Stored data entries:
- - -

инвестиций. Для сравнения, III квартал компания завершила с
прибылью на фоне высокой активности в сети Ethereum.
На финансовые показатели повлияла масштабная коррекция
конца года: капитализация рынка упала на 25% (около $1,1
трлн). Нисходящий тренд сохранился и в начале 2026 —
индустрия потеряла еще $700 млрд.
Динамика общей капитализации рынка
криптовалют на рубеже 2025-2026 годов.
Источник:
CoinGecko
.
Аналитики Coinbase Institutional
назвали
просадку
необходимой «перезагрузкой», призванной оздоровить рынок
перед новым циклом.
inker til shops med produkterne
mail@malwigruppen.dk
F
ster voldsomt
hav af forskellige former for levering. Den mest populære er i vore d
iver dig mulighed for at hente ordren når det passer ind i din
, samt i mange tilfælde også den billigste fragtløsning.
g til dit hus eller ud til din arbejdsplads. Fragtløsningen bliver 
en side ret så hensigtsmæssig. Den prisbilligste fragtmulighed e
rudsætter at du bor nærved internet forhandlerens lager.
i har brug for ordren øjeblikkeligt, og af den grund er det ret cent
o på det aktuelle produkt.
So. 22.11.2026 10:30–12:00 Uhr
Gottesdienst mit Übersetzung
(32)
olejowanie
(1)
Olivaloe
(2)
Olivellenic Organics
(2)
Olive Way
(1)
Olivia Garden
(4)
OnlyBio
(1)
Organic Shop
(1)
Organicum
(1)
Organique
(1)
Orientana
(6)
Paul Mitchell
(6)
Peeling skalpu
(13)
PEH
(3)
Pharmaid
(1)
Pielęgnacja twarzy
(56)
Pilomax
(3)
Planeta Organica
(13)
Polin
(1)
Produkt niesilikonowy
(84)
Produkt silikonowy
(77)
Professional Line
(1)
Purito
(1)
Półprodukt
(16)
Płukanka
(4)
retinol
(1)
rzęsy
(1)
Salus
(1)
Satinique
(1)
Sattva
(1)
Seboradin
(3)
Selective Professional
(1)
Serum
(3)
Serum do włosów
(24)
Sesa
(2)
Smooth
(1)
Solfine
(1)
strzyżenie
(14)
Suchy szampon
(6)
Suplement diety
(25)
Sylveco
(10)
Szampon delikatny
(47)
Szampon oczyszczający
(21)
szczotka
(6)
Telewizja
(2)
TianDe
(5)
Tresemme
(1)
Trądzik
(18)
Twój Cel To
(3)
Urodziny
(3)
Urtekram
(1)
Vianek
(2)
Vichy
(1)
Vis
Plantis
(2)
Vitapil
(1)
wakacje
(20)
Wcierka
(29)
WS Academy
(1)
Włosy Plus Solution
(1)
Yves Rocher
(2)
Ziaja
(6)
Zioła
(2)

- - -

Directions for this task:
Output only the lines from the line that contains "So. 22.11.2026 10:30–12:00 Uhr" through the end of the entries, both included, exactly as they appear.

Exercise response:
So. 22.11.2026 10:30–12:00 Uhr
Gottesdienst mit Übersetzung
(32)
olejowanie
(1)
Olivaloe
(2)
Olivellenic Organics
(2)
Olive Way
(1)
Olivia Garden
(4)
OnlyBio
(1)
Organic Shop
(1)
Organicum
(1)
Organique
(1)
Orientana
(6)
Paul Mitchell
(6)
Peeling skalpu
(13)
PEH
(3)
Pharmaid
(1)
Pielęgnacja twarzy
(56)
Pilomax
(3)
Planeta Organica
(13)
Polin
(1)
Produkt niesilikonowy
(84)
Produkt silikonowy
(77)
Professional Line
(1)
Purito
(1)
Półprodukt
(16)
Płukanka
(4)
retinol
(1)
rzęsy
(1)
Salus
(1)
Satinique
(1)
Sattva
(1)
Seboradin
(3)
Selective Professional
(1)
Serum
(3)
Serum do włosów
(24)
Sesa
(2)
Smooth
(1)
Solfine
(1)
strzyżenie
(14)
Suchy szampon
(6)
Suplement diety
(25)
Sylveco
(10)
Szampon delikatny
(47)
Szampon oczyszczający
(21)
szczotka
(6)
Telewizja
(2)
TianDe
(5)
Tresemme
(1)
Trądzik
(18)
Twój Cel To
(3)
Urodziny
(3)
Urtekram
(1)
Vianek
(2)
Vichy
(1)
Vis
Plantis
(2)
Vitapil
(1)
wakacje
(20)
Wcierka
(29)
WS Academy
(1)
Włosy Plus Solution
(1)
Yves Rocher
(2)
Ziaja
(6)
Zioła
(2)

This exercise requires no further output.